EXERCISE INPUT section start
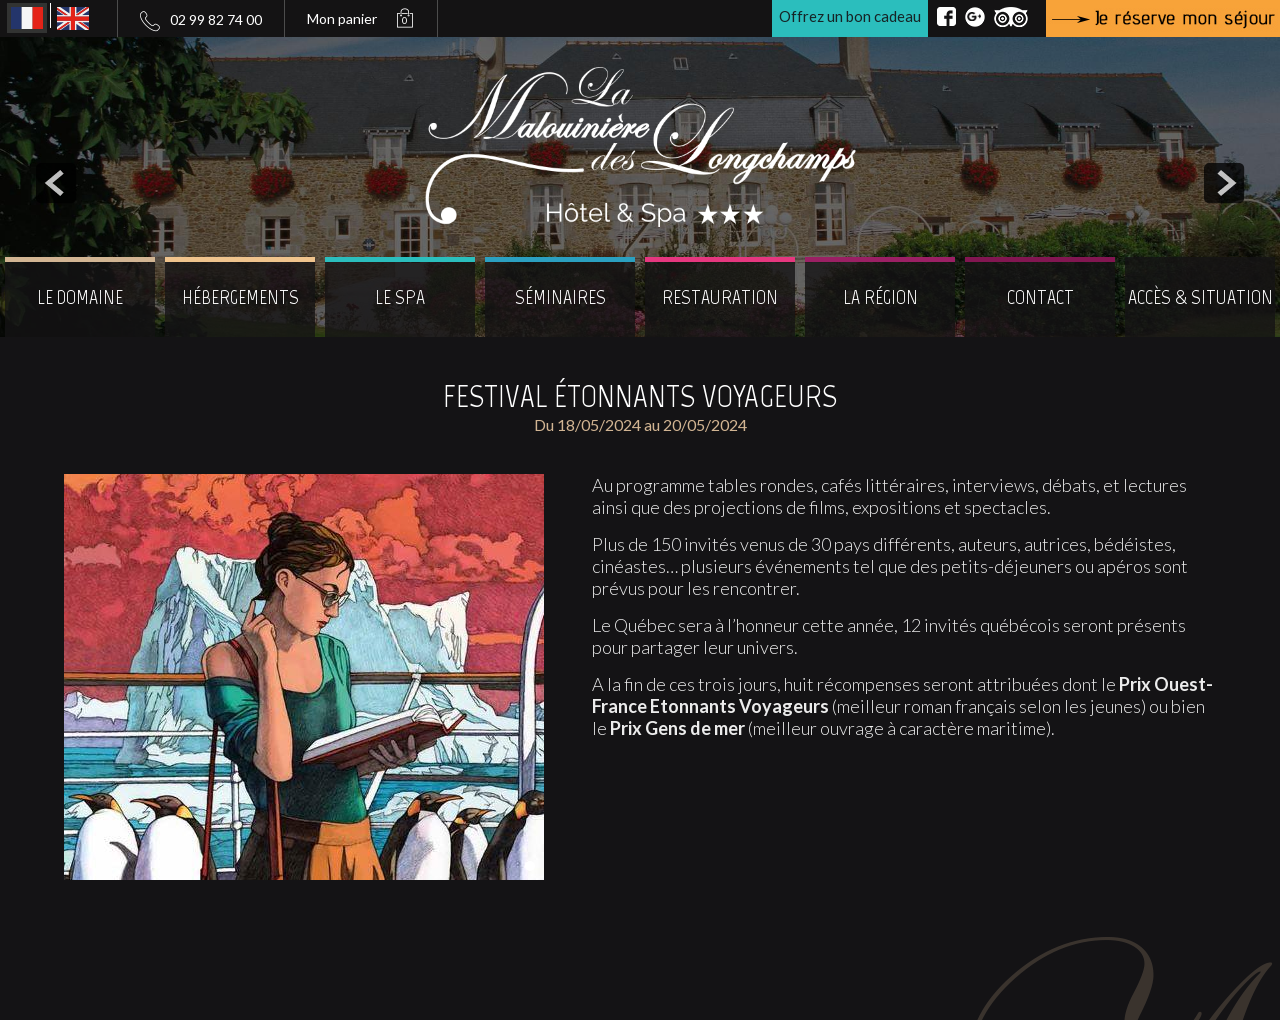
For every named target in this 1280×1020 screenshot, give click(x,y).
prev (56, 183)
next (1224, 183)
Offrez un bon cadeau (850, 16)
EXERCISE INPUT section end
EXERCISE INPUT section start
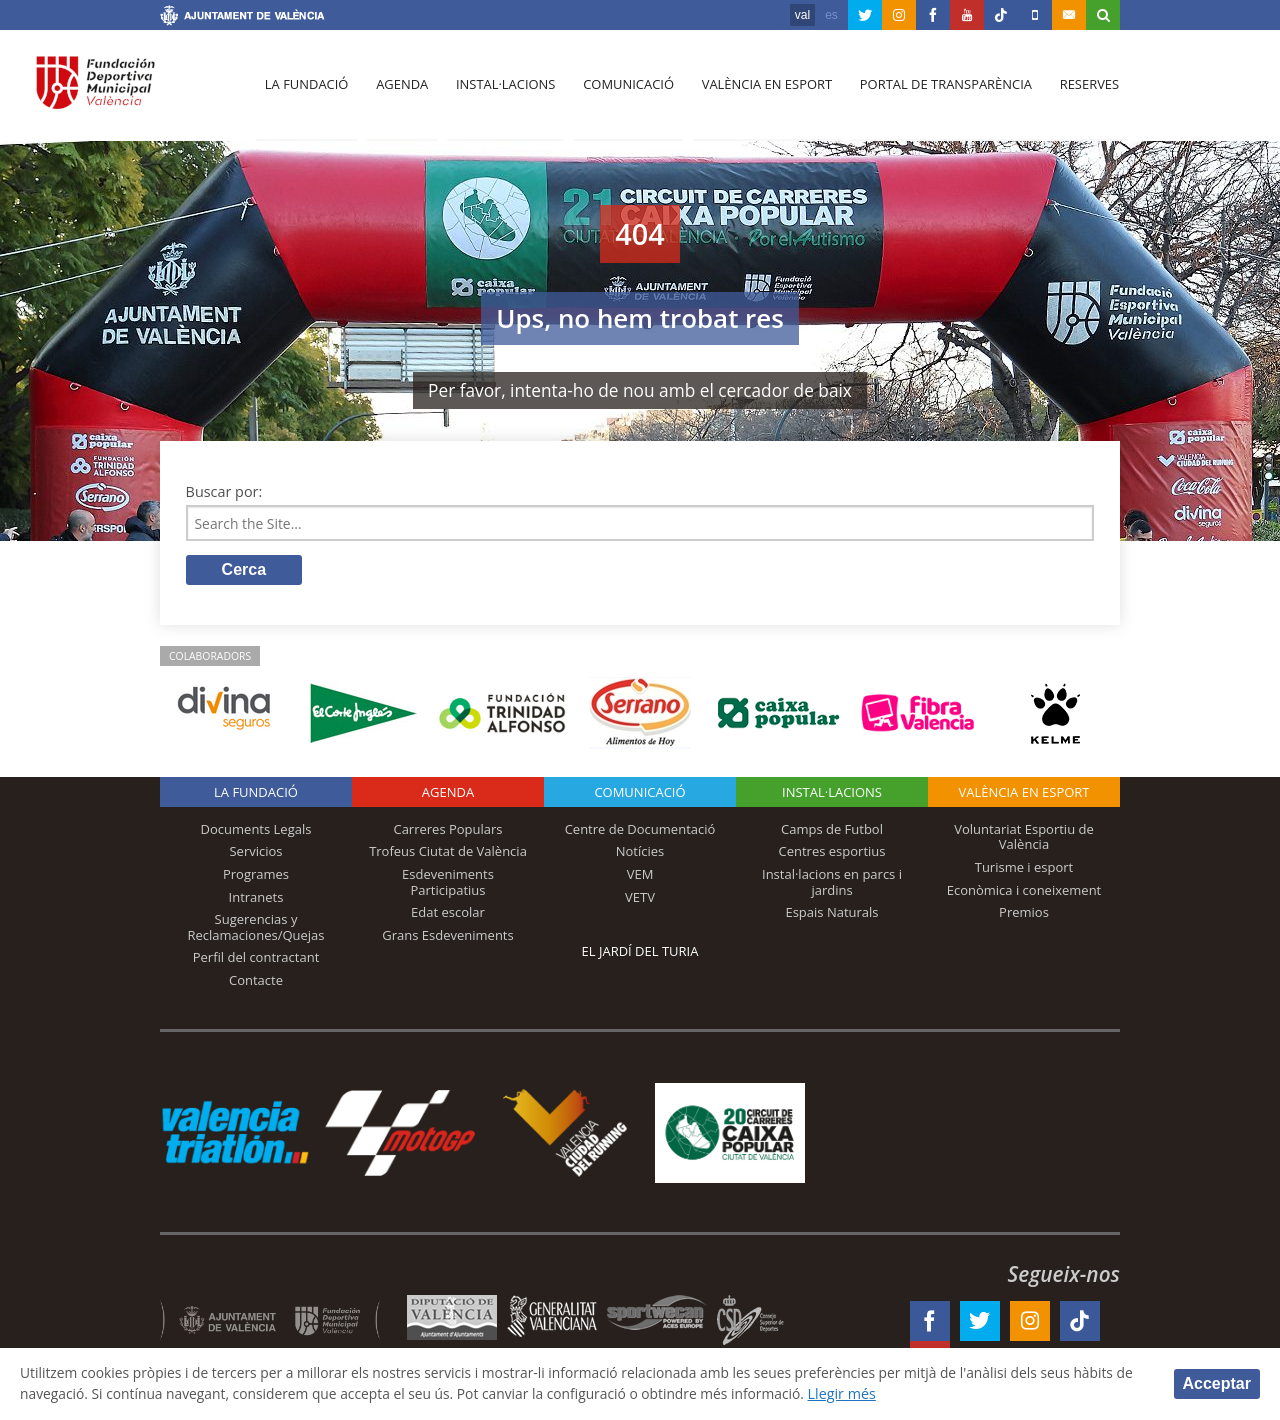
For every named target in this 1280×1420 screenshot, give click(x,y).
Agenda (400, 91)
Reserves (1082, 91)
EXERCISE INPUT section end
PROMPT: Output, from the data above, the lines from the line with "For every named target in this 1280×1020" to the line with "Offrez un bon cadeau (850, 16)" exactly as they stand, both ends included and nothing else.

TASK OUTPUT:
For every named target in this 1280×1020 screenshot, give click(x,y).
prev (56, 183)
next (1224, 183)
Offrez un bon cadeau (850, 16)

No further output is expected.